Now, we will lear how to use GLM’s to fit a model for claim frequency. We will be working with the same datase from last session, so I will start by loading the file:
setwd("~/Dropbox/UDLAP/Cursos/2022 Primavera/Tema Selecto/Presentaciones")
data<-read.csv("freMTPLfreq.csv")
Just to remember the variables we had:
names(data)
## [1] "X" "PolicyID" "ClaimNb" "Exposure" "Power" "CarAge"
## [7] "DriverAge" "Brand" "Gas" "Region" "Density"
head(data)
## X PolicyID ClaimNb Exposure Power CarAge DriverAge
## 1 1 1 0 0.09 g 0 46
## 2 2 2 0 0.84 g 0 46
## 3 3 3 0 0.52 f 2 38
## 4 4 4 0 0.45 f 2 38
## 5 5 5 0 0.15 g 0 41
## 6 6 6 0 0.75 g 0 41
## Brand Gas Region Density
## 1 Japanese (except Nissan) or Korean Diesel Aquitaine 76
## 2 Japanese (except Nissan) or Korean Diesel Aquitaine 76
## 3 Japanese (except Nissan) or Korean Regular Nord-Pas-de-Calais 3003
## 4 Japanese (except Nissan) or Korean Regular Nord-Pas-de-Calais 3003
## 5 Japanese (except Nissan) or Korean Diesel Pays-de-la-Loire 60
## 6 Japanese (except Nissan) or Korean Diesel Pays-de-la-Loire 60
Last session we fit a logistic model to analyse the likelihood of a policy presenting at least one claim.
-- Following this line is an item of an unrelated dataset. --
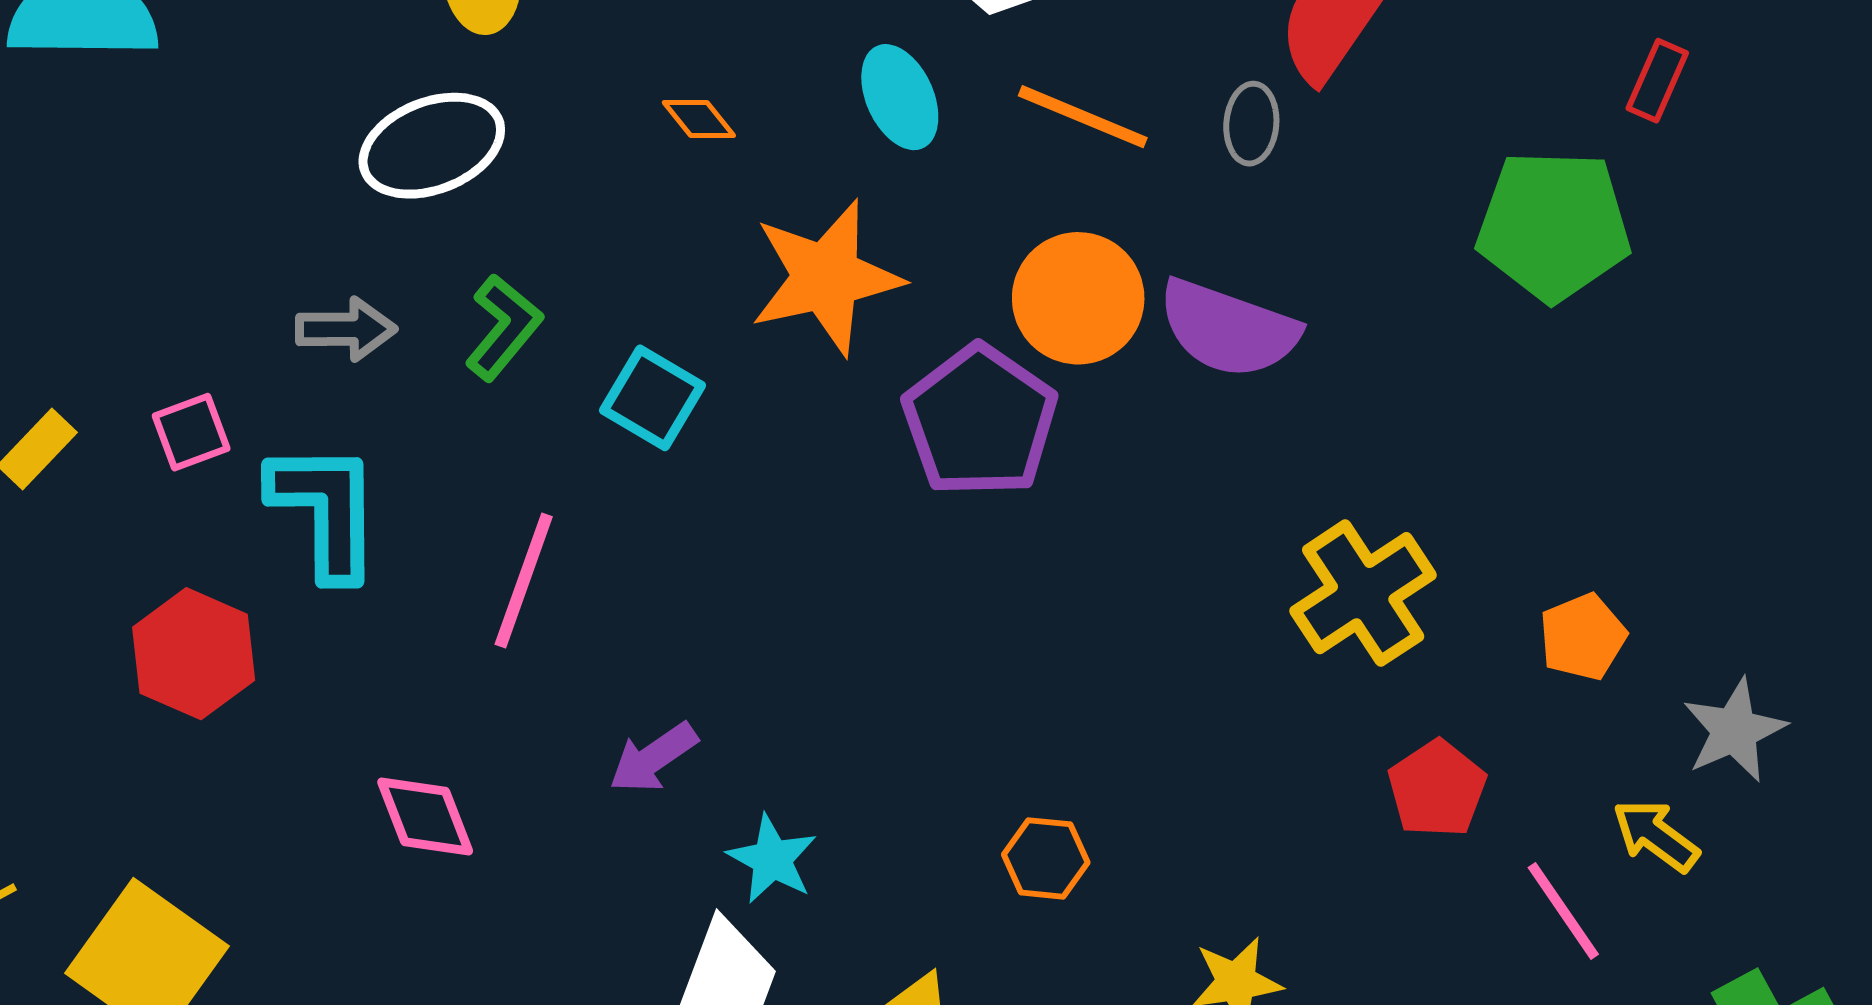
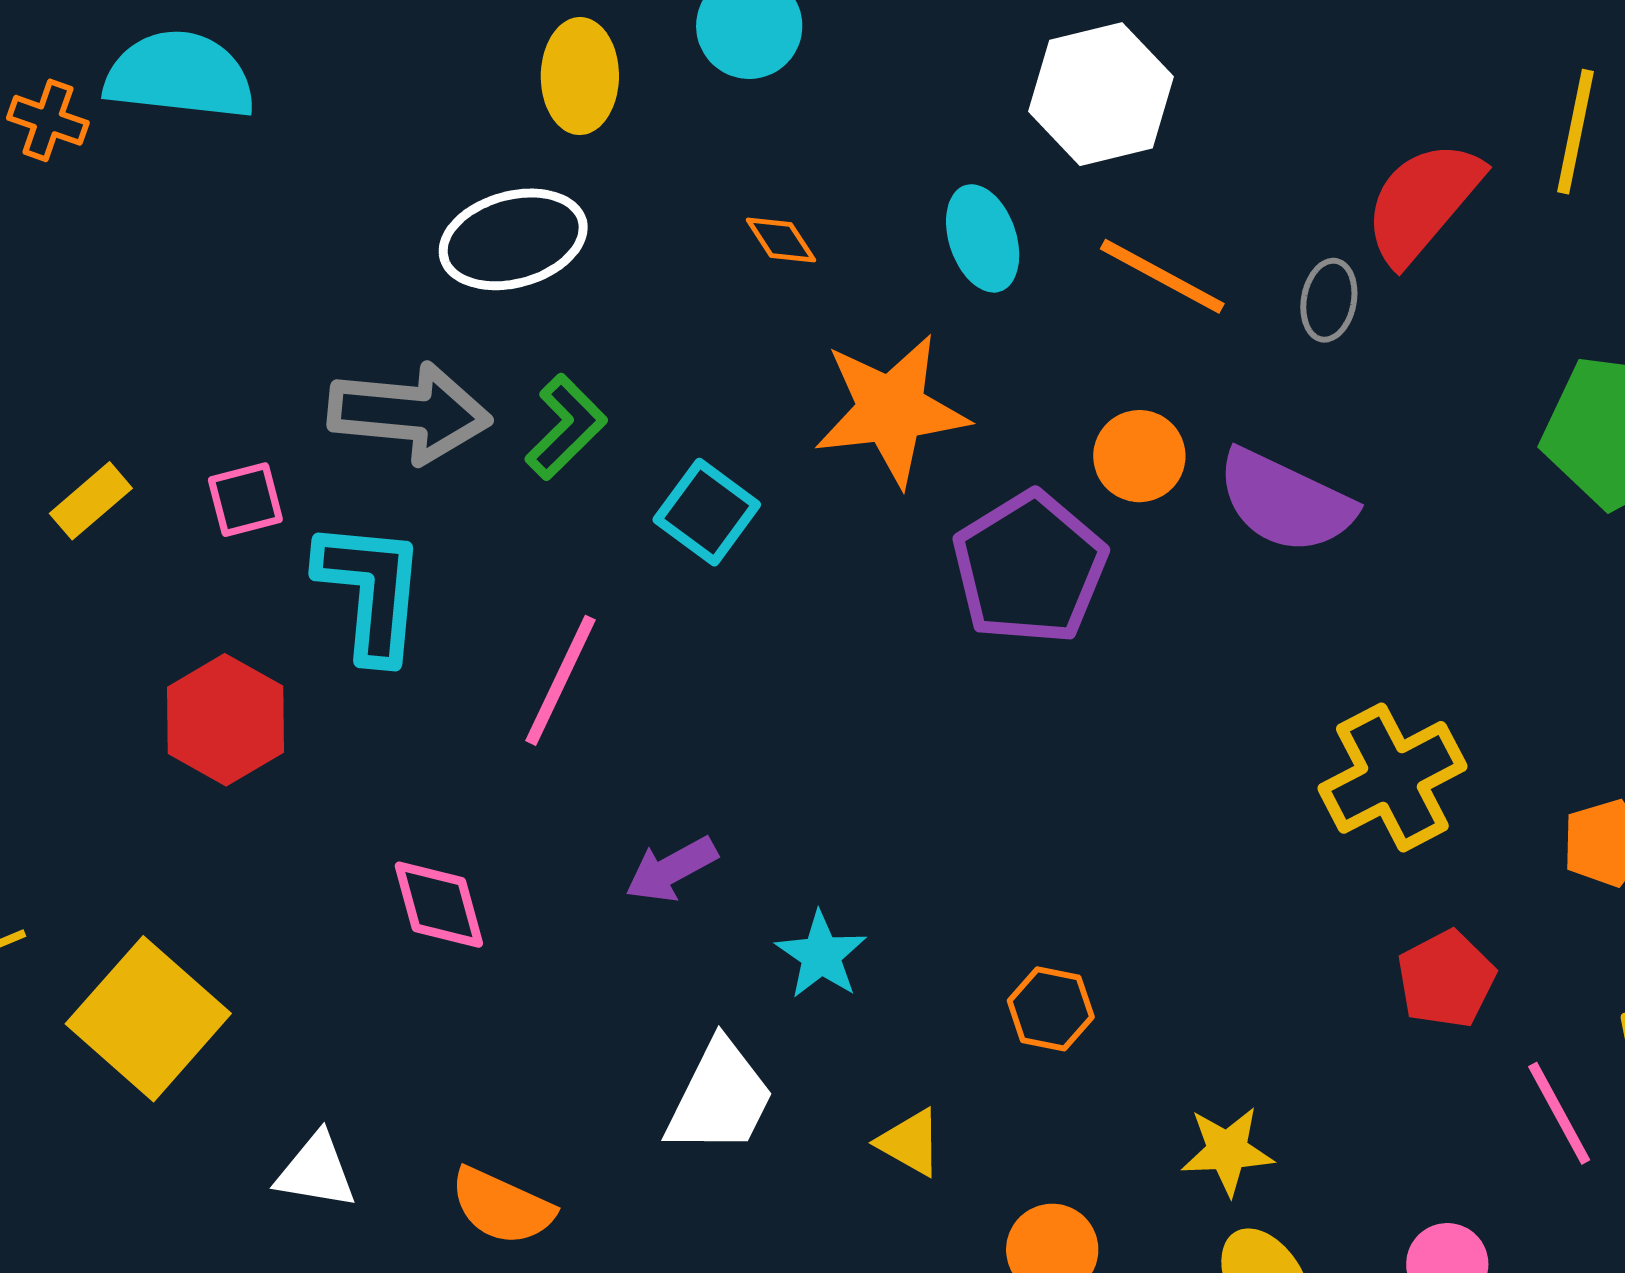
orange circle: (1078, 298) -> (1139, 456), size x0.7
gray arrow: (346, 329) -> (410, 413), size x1.6
cyan star: (772, 859) -> (821, 955), moved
Now, we are interested in the number of claims.
For this, we will use the variable ClaimNb, we can explore this variable.
table(data$ClaimNb)
##
## 0 1 2 3 4
## 397779 14633 726 28 3
prop.table(table(data$ClaimNb))
##
## 0 1 2 3 4
## 9.627513e-01 3.541650e-02 1.757150e-03 6.776888e-05 7.260951e-06
This is a count variable…
We can start with an annualized claims frequency.
Assume thay claims occurrenc, for an insured, is driven by a homogenous Poisson process, with intensity \(\lambda\), so that the process of claims is of occurrence has independent increments, that the number of claims observed during time intervel \([t, t+h]\) has a Poisson distribution with the form \(P(\lambda \cdot h)\).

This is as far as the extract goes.